劇場と映画、ときどき音楽と本

オペラ、バレエ、歌舞伎、文楽などの鑑賞日記です

藤原歌劇団の「ファウスト」

2024-01-28 10:59:34 | オペラ
1月27日(土)の昼に、東京文化会館でグノーのオペラ「ファウスト」を見る。長いオペラで、5幕構成、2時に始まり15分の休憩が2回入って、終演は5時50分頃。フランスのグランドオペラ風で、5幕には本格的なバレエも入っていた。
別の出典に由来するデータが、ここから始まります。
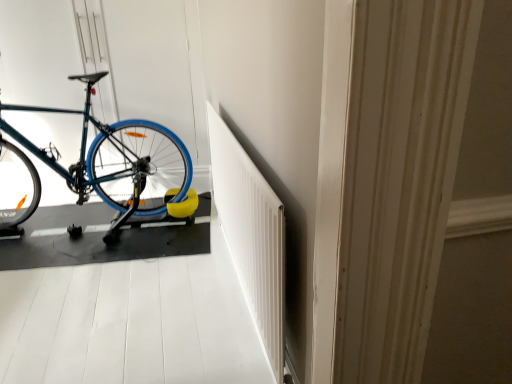 Question: Considering the relative positions of blue rubber bike at left and teal matte bicycle at left in the image provided, is blue rubber bike at left to the left or to the right of teal matte bicycle at left?

Choices:
 (A) right
 (B) left

Answer: (A)

Question: Is point (122, 374) positioned closer to the camera than point (181, 173)?

Choices:
 (A) farther
 (B) closer

Answer: (B)

Question: Which of these objects is positioned closest to the blue rubber bike at left?

Choices:
 (A) white textured radiator at center
 (B) teal matte bicycle at left

Answer: (A)

Question: Estimate the real-world distances between objects in this image. Which object is farther from the teal matte bicycle at left?

Choices:
 (A) blue rubber bike at left
 (B) white textured radiator at center

Answer: (B) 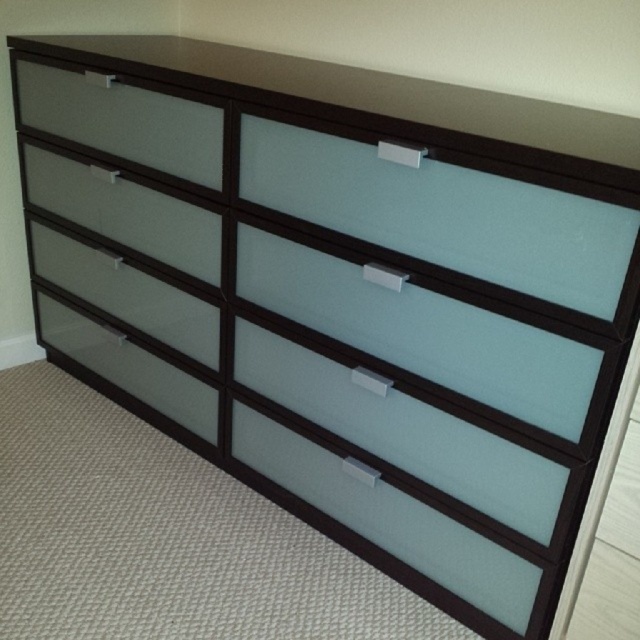 You are organizing your bedroom and have two drawers to choose from. The satin glass drawer at lower left and the frosted glass drawer at lower left. Which drawer has more space inside?

The satin glass drawer at lower left has a larger size compared to the frosted glass drawer at lower left, so it has more space inside.

You are standing in front of the modern dresser and want to locate the satin glass drawer at upper left. According to the coordinate system where the bottom left corner of the image is the origin, can you tell me its position?

The satin glass drawer at upper left is located at point coordinates of (125, 211).

You are organizing your room and see the satin glass drawer at lower left and the frosted glass drawer at lower left. Which one is positioned more to the right side?

The satin glass drawer at lower left is positioned more to the right side than the frosted glass drawer at lower left. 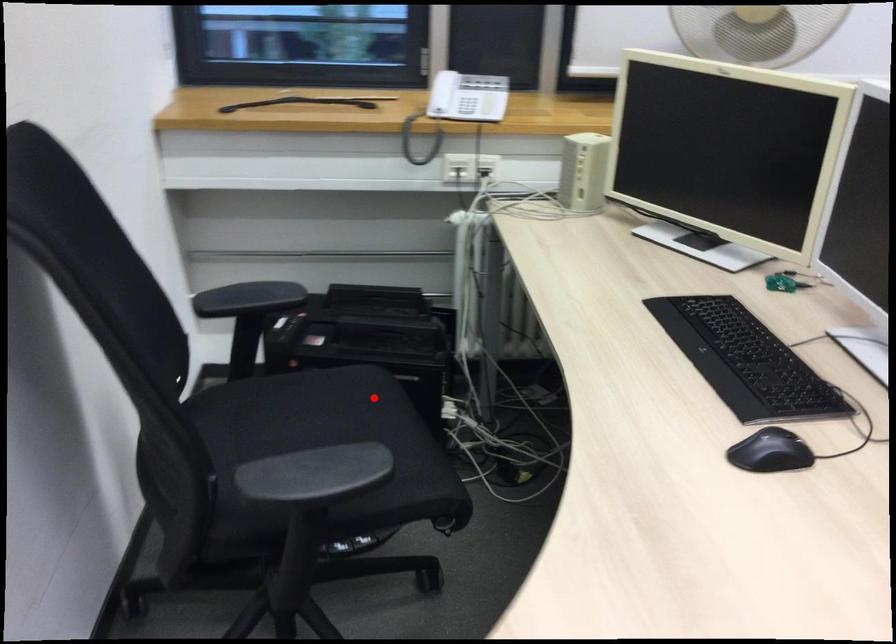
結構観客が入っていて、9割近い入りだった。

主役のファウストには笛田博昭が予定されていたが、劇場に行ってみるとキャスト変更のお知らせが張り出してあり、村上敏明に代わっていた。酷いキャスティング。2年ぐらい前に、新国立劇場で代役で出演した村上がまともに歌えていなかったので、顰蹙を買ったのを忘れたのかといいたい。代役を立てるなら、ちゃんと歌える人を立てるべきだ。

バスのメフィストフェレスは、イタリアから呼んだアレッシオ・カッチャマーニで立派な歌唱。声も良くバスバリトンの美声を聴かせた。マルグリート役は砂川涼子で、安定した歌唱。最初は声が出にくい様子だったが、だんだんと調子を上げて、最後の方はよく声が出ていた。ほかのメンバーも概ね及第点。ただ一人ファウスト役のテノール村上敏明だけが、声が出ないだけでなく、高音になると声がひっくり返ってまったく歌えていない状況。一人でこのオペラをぶち壊した印象だ。笛田が歌えないならば、若い有望な代役を立てれば、いくらでも歌える人はいると思うのだが、藤原歌劇団の運営はまったくなっていないと思った。総監督と称している折江忠道は、何を見ているのだろう。こんな歌唱にも拍手してブラボーと叫ぶサクラがいるので、どんどんと観客の足が遠のくような気がした。歌劇団運営の猛省を促したい。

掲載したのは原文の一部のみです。